----- ENTRIES SUPPLIED -----

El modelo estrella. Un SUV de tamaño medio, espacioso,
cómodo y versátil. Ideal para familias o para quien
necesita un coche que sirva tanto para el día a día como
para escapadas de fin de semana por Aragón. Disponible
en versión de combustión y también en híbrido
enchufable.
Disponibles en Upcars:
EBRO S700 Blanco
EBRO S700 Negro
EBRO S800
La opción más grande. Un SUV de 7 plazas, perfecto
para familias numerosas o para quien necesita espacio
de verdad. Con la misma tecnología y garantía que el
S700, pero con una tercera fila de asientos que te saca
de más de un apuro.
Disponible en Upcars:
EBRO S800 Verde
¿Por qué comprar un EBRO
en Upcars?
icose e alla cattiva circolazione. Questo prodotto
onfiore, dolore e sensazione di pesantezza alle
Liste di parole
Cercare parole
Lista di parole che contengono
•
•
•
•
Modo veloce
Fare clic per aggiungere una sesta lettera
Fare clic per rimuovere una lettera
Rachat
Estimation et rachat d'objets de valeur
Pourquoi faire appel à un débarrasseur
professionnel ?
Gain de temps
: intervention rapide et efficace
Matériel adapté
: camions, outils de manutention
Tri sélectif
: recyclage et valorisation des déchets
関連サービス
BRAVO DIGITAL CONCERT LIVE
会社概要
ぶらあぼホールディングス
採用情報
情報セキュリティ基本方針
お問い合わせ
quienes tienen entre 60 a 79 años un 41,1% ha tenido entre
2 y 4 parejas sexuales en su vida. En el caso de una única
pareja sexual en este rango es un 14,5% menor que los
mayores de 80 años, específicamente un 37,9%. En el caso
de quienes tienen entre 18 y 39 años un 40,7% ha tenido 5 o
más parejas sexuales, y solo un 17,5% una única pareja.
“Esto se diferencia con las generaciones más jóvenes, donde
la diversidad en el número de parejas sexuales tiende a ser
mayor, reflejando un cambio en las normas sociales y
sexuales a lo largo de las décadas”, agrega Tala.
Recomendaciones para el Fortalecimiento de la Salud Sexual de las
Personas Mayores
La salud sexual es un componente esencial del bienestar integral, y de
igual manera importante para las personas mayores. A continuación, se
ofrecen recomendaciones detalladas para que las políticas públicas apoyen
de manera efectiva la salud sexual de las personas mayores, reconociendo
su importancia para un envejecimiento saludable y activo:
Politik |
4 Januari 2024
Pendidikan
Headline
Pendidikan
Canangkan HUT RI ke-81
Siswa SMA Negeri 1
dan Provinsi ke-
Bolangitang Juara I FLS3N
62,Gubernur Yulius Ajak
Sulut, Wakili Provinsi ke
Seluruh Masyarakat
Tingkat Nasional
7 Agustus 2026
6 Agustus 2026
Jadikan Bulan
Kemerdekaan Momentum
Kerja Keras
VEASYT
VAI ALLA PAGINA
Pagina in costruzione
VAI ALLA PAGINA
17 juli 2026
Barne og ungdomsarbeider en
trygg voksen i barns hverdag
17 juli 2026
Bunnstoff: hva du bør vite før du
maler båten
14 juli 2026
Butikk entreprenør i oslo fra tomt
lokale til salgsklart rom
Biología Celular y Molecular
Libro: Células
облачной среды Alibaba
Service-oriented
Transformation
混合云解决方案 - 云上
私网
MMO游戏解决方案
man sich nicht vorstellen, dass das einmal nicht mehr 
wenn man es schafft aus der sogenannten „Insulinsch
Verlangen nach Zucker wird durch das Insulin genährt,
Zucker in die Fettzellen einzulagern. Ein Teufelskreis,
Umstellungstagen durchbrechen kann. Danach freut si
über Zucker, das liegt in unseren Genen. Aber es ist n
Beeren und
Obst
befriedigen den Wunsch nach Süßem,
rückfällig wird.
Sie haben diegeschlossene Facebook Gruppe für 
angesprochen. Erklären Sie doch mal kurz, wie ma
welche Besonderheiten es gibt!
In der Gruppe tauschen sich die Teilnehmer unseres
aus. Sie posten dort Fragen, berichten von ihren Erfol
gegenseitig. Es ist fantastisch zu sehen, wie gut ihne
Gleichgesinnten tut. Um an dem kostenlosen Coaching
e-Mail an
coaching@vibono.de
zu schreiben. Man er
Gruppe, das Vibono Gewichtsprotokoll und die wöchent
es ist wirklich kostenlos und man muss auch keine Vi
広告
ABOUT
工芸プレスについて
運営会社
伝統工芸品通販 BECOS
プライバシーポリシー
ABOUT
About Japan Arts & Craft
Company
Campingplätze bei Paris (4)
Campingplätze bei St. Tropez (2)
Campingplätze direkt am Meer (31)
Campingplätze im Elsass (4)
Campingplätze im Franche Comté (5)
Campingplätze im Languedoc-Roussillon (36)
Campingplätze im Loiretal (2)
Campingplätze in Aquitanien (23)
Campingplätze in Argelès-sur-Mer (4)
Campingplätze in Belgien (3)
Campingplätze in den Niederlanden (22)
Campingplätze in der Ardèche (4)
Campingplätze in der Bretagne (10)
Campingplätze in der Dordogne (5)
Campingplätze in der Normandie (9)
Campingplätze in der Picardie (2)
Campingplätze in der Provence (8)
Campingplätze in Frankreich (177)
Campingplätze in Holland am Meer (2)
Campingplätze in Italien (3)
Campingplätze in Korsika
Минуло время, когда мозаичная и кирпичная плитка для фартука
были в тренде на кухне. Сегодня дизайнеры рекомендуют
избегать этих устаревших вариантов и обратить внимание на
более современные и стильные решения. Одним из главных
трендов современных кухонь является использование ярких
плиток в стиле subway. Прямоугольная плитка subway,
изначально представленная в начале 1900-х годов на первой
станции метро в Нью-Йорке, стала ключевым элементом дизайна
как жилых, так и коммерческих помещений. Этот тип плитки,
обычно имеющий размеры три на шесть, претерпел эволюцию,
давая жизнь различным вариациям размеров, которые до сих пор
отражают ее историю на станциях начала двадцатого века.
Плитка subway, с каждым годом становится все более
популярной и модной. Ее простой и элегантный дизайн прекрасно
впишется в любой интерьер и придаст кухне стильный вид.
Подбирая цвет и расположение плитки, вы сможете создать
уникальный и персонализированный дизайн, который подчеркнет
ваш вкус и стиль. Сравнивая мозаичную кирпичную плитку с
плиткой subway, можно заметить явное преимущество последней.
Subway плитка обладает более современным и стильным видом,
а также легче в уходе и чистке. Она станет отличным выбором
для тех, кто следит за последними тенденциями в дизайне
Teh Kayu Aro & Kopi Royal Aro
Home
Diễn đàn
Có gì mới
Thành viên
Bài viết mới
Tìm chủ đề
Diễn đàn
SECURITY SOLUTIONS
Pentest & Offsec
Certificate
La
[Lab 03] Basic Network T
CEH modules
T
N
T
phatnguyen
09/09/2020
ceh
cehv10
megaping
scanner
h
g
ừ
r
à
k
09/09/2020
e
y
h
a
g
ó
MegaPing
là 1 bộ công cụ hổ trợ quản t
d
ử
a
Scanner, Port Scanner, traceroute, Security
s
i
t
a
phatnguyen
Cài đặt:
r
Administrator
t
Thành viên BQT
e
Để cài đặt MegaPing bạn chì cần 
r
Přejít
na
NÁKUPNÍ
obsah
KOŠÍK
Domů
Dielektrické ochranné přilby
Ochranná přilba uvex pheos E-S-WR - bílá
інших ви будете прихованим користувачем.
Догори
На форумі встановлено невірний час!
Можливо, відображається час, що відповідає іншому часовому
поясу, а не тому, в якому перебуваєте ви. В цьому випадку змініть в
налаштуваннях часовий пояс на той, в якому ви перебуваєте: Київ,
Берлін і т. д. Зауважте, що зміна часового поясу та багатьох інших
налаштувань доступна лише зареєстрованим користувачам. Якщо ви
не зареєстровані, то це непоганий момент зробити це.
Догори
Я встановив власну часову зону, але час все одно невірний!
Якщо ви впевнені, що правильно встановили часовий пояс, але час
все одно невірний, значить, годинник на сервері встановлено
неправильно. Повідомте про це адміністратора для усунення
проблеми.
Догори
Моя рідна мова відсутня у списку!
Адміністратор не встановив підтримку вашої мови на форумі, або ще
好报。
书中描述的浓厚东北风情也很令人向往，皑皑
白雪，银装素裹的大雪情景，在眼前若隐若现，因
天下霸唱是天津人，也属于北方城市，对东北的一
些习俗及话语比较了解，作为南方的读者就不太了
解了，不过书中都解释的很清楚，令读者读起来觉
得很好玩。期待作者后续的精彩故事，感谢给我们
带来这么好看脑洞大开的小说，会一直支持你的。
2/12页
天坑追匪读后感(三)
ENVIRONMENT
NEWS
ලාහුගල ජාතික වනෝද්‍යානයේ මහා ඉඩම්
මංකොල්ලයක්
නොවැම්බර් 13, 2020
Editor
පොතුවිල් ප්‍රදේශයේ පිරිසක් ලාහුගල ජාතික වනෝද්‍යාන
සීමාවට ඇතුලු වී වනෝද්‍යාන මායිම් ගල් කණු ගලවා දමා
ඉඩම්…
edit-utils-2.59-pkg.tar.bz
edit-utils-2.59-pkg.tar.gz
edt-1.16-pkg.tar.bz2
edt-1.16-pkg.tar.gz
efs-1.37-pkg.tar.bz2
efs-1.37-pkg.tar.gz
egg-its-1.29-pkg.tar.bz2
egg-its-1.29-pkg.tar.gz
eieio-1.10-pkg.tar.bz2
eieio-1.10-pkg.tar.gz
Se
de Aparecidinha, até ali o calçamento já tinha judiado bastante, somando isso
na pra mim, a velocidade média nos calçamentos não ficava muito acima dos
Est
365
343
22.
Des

-----

Copy every line of the material in which the word "quienes" occurs.

quienes tienen entre 60 a 79 años un 41,1% ha tenido entre
de quienes tienen entre 18 y 39 años un 40,7% ha tenido 5 o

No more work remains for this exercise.